Tertembaknya Horta bukanlah hanya satu yang mencirikan ancaman atas negeri panas ini. Perdana Mentri Gusmao juga tak luput dari keberingasan timah-timah panas. Masih bersyukur, tubuhnya terlindung logam mobilnya yang menyelamatkan. Singkat kata, keresahan dan kegelisahan serta ancaman adalah keseharian yang menjadi sahabat tak terelakkan bagi Timor Leste. Di usia yang belum cukup untuk masuk SD, si kecil Timor Leste bagaikan bocah miskin kelaparan yang jangankan untuk sekolah, untuk minum seteguk air keruhpun harus berjuang.
Masih bersyukur, tekanan dunia internasional dapat melahirkan suatu kompromi pembagian hasil yang tidak terlalu mengecewakan untuk keseluruhan kawasan JPDA dan sekitarnya. Pembagian 90% untuk Timor Leste dan 10% untuk Australia pada JPDA dan 50:50 untuk kawasan tertentu lainnya dianggap cukup layak dan adil bagi Timor Leste. Meski demikian, ada juga yang mengatakan bahwa bahwa pembagian itu masih terlalu banyak untuk Australia yang sesungguhnya “tidak berhak”.
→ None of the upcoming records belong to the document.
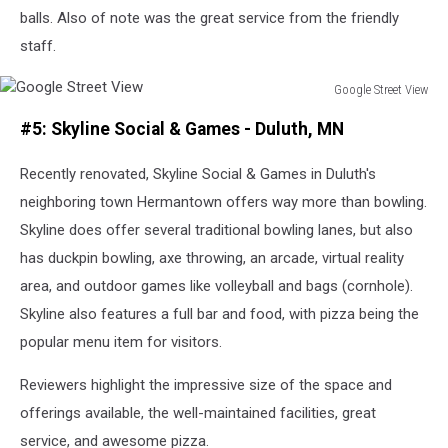
balls. Also of note was the great service from the friendly
staff.
Google Street View
Google
#5: Skyline Social & Games - Duluth, MN
Street
View
Recently renovated, Skyline Social & Games in Duluth's
neighboring town Hermantown offers way more than bowling.
Skyline does offer several traditional bowling lanes, but also
has duckpin bowling, axe throwing, an arcade, virtual reality
area, and outdoor games like volleyball and bags (cornhole).
Skyline also features a full bar and food, with pizza being the
popular menu item for visitors.
Reviewers highlight the impressive size of the space and
offerings available, the well-maintained facilities, great
service, and awesome pizza.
Beberapa buah Sydney Buses yang disumbangkan pemerintah New South Wales, Australia dalam waktu yang tidak terlalu lama menjadi onggokan besi tua sarang nyamuk di bumi Timor Leste yang merana. Ketidakmampuannya yang terlalu, bahkan membuatnya tidak bertahan memelihara beberapa buah bus. Ekonomi yang tak kunjung baik dan pemakaian dolar sebagai alat tukar rupanya tidak menciptakan keadaan yang menyejahterakan. Sedemikian tragiskah konsekuensi kemerdekaan yang diperoleh dengan dramatis tahun 1999 silam dari seorang Ibu bernama Indonesia?
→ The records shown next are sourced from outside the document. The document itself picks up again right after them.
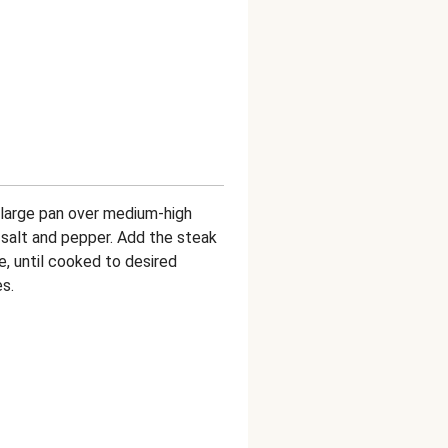
a large pan over medium-high
 salt and pepper. Add the steak
e, until cooked to desired
s.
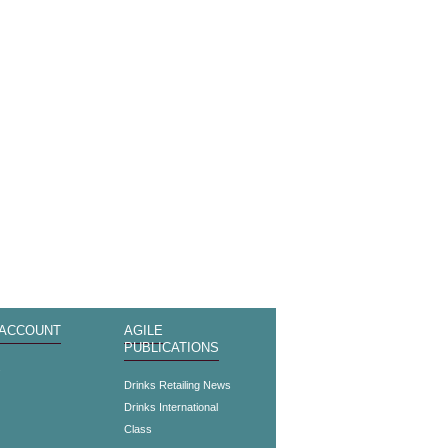
 ACCOUNT
AGILE
PUBLICATIONS
s
Drinks Retailing News
Drinks International
Class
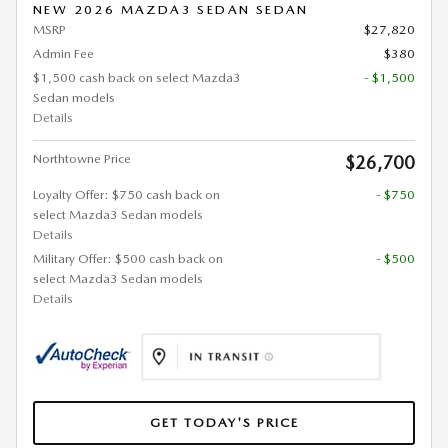
NEW 2026 MAZDA3 SEDAN SEDAN
MSRP
$27,820
Admin Fee
$380
$1,500 cash back on select Mazda3
- $1,500
Sedan models
Details
Northtowne Price
$26,700
Loyalty Offer: $750 cash back on
- $750
select Mazda3 Sedan models
Details
Military Offer: $500 cash back on
- $500
select Mazda3 Sedan models
Details
GET TODAY'S PRICE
Dalam keterbaringan Horta, resahnya Gusmao dan tersingkirnya Al-Katiri, Timor Leste tetap hanya sebuah negara kecil yang muda, ringkih dan lemah. Bepalingnya dunia pada urusan yang lebih seru di Iran dan Irak membuat perhatian tak lagi selayaknya. Sang anak yang lapar dan dahaga kehilangan santunan dari malaikat dunia dan telah membuatnya terhempas ke sudut kegelapan masa depan yang pekat mengiris-iris perasaan.
Sementara itu, Indonesia adalah kini tetangga terdekat. Lepas dari suka dan duka yang pernah terjadi dan menjadi lembaran hitam atau emas dalam sejarah keduanya, Indonesia adalah negara, kepada siapa Timor Leste selayaknya menoleh. Indonesia adalah bangsa santun tak terkira dan meyakini bahwa dendam adalah kesalahan dalam hidup. Oleh karenanya Indonesia sudah sepatutnya bersimpati dan berempati kepada tetangga ringkihnya. Mengingat keadaannya yang sekarat, banyak yang mungkin bisa dilakukan Indonesia untuk Timor Leste yang pastilah, beberapa diantaranya, sudah diwujudkan.
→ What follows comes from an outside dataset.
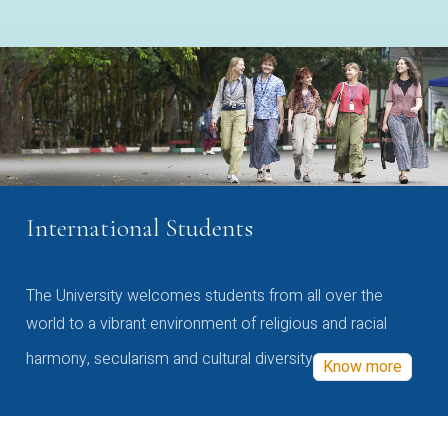
International Students
The University welcomes students from all over the
world to a vibrant environment of religious and racial
harmony, secularism and cultural diversity
Know more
Meski demikian, gundah dan gelisahnya Timor Leste tentu saja adalah juga ancaman tersendiri bagi Inonesia yang berbagi pulau dengannya. Letak geografis yang sangat dekat menjadikan Indonesia berpotensi sebagai penampung segala dampak kekacauan di Timor Leste. Sebagai bangsa yang awas, hal ini tentu sudah menjadi perhatian sejak lama dan membuat Indonesia berhati-hati. Selain itu, harus disadari bahwa Indonesia saat ini sedang menghadapi persoalannya sendiri yang sepertinya juga tak kunjung usai. Kekacauan politik, ganguan keamanan sosial dan beruntunnya bencana alam menjadikan Indonesia juga luluh lantak dan kelelahan. Tidak banyak sepertinya yang bisa disumbangkan bangsa yang besar tapi masih “flu” ini. Meski demikian, bukan berarti Indonesia tidak berbuat sesuatu. Sembari memerhatikan kesehatan sendiri yang semoga membaik, setidaknya Indonesia bisa bersimpati, mengatakan di dalam hati bahwa kita bersaudara. Bahwa kesejahteraanmu adalah doa bagiku. Semoga lekas Sembuh Timor Leste.